Start of Block

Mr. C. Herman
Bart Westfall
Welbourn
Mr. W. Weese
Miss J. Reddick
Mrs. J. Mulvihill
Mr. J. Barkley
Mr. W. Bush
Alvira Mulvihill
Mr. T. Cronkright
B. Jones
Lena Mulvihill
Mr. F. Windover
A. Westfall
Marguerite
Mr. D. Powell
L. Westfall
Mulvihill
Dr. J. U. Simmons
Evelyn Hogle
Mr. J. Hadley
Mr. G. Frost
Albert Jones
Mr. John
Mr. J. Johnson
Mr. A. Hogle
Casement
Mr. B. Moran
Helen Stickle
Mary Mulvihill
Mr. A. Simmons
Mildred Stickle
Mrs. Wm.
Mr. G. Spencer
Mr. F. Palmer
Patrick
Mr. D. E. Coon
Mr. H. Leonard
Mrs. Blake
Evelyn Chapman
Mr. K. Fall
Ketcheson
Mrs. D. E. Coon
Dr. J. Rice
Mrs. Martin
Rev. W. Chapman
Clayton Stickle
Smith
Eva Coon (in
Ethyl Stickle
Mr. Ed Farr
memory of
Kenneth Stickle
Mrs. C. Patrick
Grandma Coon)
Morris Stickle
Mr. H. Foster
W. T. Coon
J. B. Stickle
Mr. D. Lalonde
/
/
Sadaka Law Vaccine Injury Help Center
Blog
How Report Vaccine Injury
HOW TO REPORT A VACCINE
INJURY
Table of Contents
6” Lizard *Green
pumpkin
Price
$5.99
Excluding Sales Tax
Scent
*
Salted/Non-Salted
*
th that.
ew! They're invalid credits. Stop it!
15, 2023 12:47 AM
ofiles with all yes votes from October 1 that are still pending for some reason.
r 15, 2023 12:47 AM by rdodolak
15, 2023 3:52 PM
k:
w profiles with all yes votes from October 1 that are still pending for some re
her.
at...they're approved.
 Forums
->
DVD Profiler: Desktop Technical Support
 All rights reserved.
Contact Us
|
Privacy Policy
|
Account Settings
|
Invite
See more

End of Block

» Problem statement
Write out all the records above again, exactly as they stand.

» Expected answer
Mr. C. Herman
Bart Westfall
Welbourn
Mr. W. Weese
Miss J. Reddick
Mrs. J. Mulvihill
Mr. J. Barkley
Mr. W. Bush
Alvira Mulvihill
Mr. T. Cronkright
B. Jones
Lena Mulvihill
Mr. F. Windover
A. Westfall
Marguerite
Mr. D. Powell
L. Westfall
Mulvihill
Dr. J. U. Simmons
Evelyn Hogle
Mr. J. Hadley
Mr. G. Frost
Albert Jones
Mr. John
Mr. J. Johnson
Mr. A. Hogle
Casement
Mr. B. Moran
Helen Stickle
Mary Mulvihill
Mr. A. Simmons
Mildred Stickle
Mrs. Wm.
Mr. G. Spencer
Mr. F. Palmer
Patrick
Mr. D. E. Coon
Mr. H. Leonard
Mrs. Blake
Evelyn Chapman
Mr. K. Fall
Ketcheson
Mrs. D. E. Coon
Dr. J. Rice
Mrs. Martin
Rev. W. Chapman
Clayton Stickle
Smith
Eva Coon (in
Ethyl Stickle
Mr. Ed Farr
memory of
Kenneth Stickle
Mrs. C. Patrick
Grandma Coon)
Morris Stickle
Mr. H. Foster
W. T. Coon
J. B. Stickle
Mr. D. Lalonde
/
/
Sadaka Law Vaccine Injury Help Center
Blog
How Report Vaccine Injury
HOW TO REPORT A VACCINE
INJURY
Table of Contents
6” Lizard *Green
pumpkin
Price
$5.99
Excluding Sales Tax
Scent
*
Salted/Non-Salted
*
th that.
ew! They're invalid credits. Stop it!
15, 2023 12:47 AM
ofiles with all yes votes from October 1 that are still pending for some reason.
r 15, 2023 12:47 AM by rdodolak
15, 2023 3:52 PM
k:
w profiles with all yes votes from October 1 that are still pending for some re
her.
at...they're approved.
 Forums
->
DVD Profiler: Desktop Technical Support
 All rights reserved.
Contact Us
|
Privacy Policy
|
Account Settings
|
Invite
See more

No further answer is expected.